Monday, November 7, 2016
By William K. Alcorn
Katrina Simms of Youngstown was one of an estimated 800 to 1,000 people who stood in line Sunday at the Mahoning County Board of Elections to vote early for Tuesday’s general election.
Simms and her daughter, Nadia, 11, waited two hours for Simms to cast her vote for the Democratic Party’s candidate for president, Hillary Clinton.
Simms, who said she is nervous about the outcome of the election, which she believes will be very close, brought Nadia with her “so she could see the process and how important it is to vote.”

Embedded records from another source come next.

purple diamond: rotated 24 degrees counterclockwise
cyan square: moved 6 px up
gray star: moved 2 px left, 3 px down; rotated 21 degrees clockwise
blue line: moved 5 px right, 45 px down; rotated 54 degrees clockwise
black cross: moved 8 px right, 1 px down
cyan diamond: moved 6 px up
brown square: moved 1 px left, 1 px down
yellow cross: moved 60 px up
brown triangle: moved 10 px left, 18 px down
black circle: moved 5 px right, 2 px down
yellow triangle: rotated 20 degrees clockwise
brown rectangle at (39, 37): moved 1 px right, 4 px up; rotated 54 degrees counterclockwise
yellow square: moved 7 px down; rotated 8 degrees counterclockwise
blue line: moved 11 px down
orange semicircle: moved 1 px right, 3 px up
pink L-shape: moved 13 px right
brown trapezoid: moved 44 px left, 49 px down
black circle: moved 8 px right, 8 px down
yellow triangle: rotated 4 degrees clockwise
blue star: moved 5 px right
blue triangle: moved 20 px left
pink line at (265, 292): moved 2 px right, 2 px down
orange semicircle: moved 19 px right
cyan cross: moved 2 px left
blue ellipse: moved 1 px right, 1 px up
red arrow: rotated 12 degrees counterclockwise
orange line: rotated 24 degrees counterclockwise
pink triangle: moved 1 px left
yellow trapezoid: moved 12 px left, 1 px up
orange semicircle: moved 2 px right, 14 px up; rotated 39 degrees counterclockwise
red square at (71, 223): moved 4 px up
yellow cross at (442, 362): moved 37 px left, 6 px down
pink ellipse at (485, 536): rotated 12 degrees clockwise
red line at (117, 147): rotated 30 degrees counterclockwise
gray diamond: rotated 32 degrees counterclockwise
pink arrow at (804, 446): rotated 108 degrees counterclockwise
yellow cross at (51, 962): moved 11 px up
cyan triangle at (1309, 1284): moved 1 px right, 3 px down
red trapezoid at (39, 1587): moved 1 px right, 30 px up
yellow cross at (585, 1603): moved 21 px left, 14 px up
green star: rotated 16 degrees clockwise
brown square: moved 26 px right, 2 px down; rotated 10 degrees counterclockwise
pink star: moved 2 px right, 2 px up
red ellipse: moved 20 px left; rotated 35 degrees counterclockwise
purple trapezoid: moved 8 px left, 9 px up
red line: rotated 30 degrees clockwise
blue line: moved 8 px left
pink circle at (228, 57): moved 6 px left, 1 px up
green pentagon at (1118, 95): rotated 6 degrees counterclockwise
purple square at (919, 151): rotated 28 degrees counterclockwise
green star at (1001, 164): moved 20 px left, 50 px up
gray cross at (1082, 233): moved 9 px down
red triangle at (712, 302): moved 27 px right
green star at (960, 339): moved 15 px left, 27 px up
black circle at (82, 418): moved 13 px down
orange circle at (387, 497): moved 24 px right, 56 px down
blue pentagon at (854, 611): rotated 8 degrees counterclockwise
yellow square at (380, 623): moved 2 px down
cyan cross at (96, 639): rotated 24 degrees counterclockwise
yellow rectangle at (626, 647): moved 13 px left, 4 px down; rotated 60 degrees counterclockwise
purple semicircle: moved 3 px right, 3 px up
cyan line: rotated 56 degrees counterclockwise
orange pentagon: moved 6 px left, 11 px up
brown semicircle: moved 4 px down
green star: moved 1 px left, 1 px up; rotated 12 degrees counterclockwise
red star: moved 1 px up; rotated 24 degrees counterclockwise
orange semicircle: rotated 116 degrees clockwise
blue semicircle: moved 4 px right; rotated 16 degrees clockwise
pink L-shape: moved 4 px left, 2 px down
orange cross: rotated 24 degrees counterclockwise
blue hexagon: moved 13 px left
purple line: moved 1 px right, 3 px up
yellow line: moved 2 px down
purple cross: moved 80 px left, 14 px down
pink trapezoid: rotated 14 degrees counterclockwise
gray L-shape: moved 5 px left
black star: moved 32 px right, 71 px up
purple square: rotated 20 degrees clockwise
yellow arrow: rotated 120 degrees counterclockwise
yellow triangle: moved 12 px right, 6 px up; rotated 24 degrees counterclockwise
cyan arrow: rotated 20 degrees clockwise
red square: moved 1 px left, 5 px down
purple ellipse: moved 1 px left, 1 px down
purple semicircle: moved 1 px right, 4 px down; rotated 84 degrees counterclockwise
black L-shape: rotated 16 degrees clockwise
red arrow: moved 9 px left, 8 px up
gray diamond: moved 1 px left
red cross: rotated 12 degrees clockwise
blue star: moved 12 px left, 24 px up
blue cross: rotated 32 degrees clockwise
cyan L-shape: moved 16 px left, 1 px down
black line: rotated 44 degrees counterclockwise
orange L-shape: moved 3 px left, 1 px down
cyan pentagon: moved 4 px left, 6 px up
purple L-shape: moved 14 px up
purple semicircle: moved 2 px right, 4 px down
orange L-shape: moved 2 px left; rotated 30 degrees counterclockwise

U.S. Rep. Tim Ryan of Howland, D-13th, greeted people as they waited in line and thanked them for voting.
“I’m so proud of these people who are waiting two hours to vote. It’s impressive,” Ryan said.
The board of elections at 345 Oak Hill Ave. was open from 1 to 5 p.m. for early voting.
Among those waiting patiently in the line were first-time early voters Jeff and Karen Halley of Canfield, who said they were voting for Clinton.
“I’m a Republican, but I can’t vote for Trump,” said Karen.
The Halleys said their two adult children filed absentee ballots, something the parents said they might consider for the next election.
Another Canfield resident, Beth Bonish, who got in line at 3:30 p.m. and still faced a significant wait at 5, said she chose to vote early because she anticipated some chaos at the polls on Election Day.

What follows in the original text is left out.